[Saved data entries]
___
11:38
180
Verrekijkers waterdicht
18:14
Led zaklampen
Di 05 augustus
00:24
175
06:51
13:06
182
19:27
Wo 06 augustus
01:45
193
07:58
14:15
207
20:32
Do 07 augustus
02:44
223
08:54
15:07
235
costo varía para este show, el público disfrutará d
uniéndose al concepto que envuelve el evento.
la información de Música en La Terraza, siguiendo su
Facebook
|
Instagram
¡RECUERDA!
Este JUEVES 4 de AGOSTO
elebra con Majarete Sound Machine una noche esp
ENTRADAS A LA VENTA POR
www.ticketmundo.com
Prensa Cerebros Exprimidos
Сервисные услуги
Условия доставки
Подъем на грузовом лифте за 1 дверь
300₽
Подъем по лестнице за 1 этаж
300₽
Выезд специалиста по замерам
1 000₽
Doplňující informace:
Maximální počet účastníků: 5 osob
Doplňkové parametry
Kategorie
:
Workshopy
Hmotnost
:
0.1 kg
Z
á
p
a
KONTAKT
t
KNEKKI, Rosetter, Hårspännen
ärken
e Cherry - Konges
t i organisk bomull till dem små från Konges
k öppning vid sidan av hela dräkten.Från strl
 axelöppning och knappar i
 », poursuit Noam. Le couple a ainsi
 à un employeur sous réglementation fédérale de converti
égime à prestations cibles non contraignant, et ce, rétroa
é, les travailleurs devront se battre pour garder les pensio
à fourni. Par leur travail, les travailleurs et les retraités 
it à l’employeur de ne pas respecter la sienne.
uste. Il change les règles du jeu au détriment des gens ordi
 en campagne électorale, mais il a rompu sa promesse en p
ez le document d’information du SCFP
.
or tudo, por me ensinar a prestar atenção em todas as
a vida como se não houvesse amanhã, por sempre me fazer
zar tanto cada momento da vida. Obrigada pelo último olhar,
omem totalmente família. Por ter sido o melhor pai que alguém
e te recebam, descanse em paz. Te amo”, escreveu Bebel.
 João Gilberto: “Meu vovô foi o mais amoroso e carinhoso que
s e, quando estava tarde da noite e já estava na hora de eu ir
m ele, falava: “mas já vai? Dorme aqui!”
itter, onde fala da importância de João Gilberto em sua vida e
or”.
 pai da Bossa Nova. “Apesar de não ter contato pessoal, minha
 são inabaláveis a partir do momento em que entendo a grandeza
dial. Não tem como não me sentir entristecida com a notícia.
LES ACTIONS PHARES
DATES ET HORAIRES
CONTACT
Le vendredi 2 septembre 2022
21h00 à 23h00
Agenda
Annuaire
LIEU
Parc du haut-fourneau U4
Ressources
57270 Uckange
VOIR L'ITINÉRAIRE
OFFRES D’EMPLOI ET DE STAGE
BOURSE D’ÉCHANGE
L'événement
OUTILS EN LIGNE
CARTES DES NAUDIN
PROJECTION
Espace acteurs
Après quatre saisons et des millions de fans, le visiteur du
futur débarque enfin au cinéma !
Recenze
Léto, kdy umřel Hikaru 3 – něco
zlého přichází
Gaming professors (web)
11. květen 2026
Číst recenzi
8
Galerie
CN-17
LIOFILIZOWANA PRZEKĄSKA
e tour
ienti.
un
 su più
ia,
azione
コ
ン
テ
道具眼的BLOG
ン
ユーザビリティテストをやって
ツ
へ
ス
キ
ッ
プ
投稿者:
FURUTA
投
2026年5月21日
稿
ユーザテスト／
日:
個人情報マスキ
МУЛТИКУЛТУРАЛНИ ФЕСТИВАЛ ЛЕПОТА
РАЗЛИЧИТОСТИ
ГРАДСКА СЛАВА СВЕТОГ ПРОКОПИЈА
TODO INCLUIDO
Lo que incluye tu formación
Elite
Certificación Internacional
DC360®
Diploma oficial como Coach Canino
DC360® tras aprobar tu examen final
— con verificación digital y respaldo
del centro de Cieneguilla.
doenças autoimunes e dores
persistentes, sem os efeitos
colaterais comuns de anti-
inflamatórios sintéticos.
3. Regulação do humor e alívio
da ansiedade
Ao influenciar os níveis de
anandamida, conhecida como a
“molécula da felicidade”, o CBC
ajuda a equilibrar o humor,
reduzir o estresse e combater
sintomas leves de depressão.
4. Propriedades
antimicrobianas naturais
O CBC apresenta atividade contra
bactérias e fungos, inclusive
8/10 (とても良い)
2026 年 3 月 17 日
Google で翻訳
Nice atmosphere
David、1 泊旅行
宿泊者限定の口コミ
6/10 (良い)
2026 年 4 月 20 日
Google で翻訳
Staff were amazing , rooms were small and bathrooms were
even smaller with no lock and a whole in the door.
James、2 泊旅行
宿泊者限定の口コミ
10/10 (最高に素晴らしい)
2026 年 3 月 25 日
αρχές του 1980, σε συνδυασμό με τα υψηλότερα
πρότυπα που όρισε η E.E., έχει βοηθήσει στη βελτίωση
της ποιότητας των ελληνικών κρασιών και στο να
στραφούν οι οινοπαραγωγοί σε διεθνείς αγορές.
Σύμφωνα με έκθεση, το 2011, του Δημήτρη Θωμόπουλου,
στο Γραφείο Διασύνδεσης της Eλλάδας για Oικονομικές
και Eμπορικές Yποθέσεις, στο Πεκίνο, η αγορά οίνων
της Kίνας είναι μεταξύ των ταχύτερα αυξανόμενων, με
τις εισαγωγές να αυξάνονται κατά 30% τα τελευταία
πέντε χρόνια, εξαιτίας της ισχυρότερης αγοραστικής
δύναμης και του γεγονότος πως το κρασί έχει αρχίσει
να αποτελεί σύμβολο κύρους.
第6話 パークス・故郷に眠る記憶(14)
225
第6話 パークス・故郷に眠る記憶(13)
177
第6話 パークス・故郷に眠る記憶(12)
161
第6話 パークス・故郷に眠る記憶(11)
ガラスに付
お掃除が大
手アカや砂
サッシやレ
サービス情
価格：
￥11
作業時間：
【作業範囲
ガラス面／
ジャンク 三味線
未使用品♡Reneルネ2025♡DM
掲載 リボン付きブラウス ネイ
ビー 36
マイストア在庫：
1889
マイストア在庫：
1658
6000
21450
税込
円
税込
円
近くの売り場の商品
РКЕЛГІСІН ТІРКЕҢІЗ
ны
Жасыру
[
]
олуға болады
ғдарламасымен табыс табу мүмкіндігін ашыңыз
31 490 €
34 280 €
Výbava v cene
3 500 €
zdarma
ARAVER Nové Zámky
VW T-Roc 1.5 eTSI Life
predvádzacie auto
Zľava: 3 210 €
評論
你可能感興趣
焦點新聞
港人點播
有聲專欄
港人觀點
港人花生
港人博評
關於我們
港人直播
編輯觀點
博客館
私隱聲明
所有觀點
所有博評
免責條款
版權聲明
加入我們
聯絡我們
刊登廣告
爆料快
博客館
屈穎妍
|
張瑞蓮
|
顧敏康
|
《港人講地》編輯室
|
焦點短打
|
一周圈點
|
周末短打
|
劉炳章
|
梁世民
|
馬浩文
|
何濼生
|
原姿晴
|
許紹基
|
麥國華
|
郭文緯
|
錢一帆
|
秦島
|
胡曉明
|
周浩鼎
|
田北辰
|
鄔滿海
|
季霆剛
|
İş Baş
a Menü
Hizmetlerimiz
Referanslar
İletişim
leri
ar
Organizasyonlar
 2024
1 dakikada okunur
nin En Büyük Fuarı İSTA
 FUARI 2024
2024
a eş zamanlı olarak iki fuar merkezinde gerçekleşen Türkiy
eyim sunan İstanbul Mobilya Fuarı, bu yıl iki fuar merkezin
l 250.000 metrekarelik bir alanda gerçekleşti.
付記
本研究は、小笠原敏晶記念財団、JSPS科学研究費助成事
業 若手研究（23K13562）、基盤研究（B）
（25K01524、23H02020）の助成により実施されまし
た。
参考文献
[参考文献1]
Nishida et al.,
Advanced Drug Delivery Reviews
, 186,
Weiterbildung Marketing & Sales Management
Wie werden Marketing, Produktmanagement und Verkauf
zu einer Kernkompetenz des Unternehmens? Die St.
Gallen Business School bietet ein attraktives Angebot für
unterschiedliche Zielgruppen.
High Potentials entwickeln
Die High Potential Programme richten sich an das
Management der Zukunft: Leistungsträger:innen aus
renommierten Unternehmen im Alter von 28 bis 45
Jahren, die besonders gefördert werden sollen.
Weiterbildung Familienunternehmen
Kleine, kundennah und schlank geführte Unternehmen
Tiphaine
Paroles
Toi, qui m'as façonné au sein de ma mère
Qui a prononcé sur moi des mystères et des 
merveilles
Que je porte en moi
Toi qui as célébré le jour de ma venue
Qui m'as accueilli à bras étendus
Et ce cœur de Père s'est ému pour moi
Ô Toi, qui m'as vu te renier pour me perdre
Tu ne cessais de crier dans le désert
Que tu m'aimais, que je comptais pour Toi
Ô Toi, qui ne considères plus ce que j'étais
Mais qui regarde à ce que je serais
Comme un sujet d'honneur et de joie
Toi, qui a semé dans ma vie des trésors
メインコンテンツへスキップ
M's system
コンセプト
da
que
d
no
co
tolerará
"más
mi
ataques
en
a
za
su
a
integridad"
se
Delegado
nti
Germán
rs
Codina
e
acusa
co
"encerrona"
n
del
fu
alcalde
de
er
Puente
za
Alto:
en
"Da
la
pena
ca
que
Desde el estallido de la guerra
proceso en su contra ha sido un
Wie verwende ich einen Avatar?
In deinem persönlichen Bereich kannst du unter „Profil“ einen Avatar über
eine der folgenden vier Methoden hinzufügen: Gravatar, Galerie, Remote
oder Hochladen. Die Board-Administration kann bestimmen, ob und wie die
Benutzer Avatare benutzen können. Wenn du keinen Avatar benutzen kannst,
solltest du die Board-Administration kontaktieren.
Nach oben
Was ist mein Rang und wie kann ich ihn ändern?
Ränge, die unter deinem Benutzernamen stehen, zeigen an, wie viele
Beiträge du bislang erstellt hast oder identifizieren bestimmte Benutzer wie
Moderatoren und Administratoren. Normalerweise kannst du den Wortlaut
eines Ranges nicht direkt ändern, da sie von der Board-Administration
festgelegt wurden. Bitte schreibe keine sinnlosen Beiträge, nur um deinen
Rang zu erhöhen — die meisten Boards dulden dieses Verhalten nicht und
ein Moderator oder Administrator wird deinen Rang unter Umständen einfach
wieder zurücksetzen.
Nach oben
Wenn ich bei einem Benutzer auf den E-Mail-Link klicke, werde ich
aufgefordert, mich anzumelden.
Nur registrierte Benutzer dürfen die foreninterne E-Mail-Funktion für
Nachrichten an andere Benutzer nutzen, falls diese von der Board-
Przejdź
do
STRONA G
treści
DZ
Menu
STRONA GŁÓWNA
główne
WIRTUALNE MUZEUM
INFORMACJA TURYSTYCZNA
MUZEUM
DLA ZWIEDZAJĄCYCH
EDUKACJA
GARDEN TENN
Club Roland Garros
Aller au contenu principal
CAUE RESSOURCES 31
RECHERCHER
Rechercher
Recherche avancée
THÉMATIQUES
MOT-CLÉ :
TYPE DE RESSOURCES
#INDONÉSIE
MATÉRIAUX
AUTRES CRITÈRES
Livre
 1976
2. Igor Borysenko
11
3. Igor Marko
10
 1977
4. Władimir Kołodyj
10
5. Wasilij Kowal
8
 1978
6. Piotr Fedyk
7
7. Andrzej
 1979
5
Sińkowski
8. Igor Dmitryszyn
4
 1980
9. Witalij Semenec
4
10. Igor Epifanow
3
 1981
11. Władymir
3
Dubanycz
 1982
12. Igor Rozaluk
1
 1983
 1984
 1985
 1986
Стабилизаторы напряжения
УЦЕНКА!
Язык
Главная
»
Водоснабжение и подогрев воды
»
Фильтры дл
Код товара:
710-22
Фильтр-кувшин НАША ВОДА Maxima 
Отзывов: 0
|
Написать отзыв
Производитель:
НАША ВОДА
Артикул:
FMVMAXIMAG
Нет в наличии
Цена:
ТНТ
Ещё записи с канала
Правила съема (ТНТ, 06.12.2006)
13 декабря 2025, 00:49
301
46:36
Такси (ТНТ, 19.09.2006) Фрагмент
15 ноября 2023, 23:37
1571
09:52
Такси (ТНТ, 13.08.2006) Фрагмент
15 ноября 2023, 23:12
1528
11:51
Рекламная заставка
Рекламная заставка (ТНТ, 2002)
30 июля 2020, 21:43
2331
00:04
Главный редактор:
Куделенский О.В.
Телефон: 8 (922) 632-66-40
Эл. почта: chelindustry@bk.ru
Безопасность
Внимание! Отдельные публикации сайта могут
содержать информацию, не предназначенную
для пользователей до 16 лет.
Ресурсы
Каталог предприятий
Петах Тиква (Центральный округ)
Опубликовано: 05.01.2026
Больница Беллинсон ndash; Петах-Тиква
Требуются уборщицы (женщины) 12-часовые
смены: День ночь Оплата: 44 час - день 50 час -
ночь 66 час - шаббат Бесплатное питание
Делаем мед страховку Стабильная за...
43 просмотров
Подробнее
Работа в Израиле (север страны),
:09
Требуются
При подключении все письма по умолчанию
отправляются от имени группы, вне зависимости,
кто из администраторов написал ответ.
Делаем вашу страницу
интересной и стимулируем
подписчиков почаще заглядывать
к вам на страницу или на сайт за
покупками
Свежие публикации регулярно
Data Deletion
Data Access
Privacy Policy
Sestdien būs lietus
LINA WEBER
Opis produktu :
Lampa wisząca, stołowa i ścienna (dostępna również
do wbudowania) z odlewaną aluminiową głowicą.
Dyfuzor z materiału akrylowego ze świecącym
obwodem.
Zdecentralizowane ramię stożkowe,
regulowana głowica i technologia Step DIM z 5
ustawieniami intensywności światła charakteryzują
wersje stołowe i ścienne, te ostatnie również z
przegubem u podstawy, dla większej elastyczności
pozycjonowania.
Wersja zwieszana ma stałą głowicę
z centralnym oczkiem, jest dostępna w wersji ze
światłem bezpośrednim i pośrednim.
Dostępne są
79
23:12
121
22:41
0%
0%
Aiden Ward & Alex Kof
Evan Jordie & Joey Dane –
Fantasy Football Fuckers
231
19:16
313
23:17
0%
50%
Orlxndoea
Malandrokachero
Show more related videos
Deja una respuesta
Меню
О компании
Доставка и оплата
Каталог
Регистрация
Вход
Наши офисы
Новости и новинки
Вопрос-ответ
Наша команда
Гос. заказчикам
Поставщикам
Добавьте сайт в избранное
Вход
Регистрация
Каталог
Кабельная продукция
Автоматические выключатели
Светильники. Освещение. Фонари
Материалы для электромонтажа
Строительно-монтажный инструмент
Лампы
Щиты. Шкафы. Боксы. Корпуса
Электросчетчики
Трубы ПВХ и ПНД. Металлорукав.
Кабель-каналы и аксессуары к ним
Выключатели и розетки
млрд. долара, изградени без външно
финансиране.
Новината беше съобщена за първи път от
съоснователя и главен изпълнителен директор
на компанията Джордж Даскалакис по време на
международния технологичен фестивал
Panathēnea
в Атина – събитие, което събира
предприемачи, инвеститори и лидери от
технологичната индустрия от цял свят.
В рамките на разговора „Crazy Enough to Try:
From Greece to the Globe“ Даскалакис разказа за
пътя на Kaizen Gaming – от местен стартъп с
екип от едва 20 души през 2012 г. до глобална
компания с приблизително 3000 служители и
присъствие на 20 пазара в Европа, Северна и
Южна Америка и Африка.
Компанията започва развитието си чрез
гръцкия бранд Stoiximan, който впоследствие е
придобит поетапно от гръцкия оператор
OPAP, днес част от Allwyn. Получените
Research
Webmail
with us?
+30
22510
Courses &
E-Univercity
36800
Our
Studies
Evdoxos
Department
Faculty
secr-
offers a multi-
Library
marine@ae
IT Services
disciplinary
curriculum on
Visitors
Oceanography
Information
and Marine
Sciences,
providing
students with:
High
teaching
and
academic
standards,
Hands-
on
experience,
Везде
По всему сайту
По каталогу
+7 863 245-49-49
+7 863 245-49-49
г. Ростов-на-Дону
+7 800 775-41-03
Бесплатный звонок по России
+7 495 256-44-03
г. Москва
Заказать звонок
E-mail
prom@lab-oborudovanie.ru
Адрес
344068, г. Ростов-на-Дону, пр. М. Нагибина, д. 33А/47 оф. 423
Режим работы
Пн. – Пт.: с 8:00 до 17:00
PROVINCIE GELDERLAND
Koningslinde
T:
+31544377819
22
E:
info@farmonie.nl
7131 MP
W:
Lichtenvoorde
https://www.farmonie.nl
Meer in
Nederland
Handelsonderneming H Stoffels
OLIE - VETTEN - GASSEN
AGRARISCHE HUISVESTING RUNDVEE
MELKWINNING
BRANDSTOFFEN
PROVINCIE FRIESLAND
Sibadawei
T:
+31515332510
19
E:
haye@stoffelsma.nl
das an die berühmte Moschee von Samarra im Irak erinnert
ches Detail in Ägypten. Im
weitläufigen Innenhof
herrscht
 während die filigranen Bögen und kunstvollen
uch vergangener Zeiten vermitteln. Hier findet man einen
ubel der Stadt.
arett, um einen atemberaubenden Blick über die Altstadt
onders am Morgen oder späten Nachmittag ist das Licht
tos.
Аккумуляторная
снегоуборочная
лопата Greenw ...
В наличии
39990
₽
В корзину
___
• [WHAT IS NEEDED] What you give back must be the stretch above, starting at the line with "2026 年 4 月 20 日" and ending at the line with "στραφούν οι οινοπαραγωγοί σε διεθνείς αγορές.", copied exactly.

• [OUTPUT]
2026 年 4 月 20 日
Google で翻訳
Staff were amazing , rooms were small and bathrooms were
even smaller with no lock and a whole in the door.
James、2 泊旅行
宿泊者限定の口コミ
10/10 (最高に素晴らしい)
2026 年 3 月 25 日
αρχές του 1980, σε συνδυασμό με τα υψηλότερα
πρότυπα που όρισε η E.E., έχει βοηθήσει στη βελτίωση
της ποιότητας των ελληνικών κρασιών και στο να
στραφούν οι οινοπαραγωγοί σε διεθνείς αγορές.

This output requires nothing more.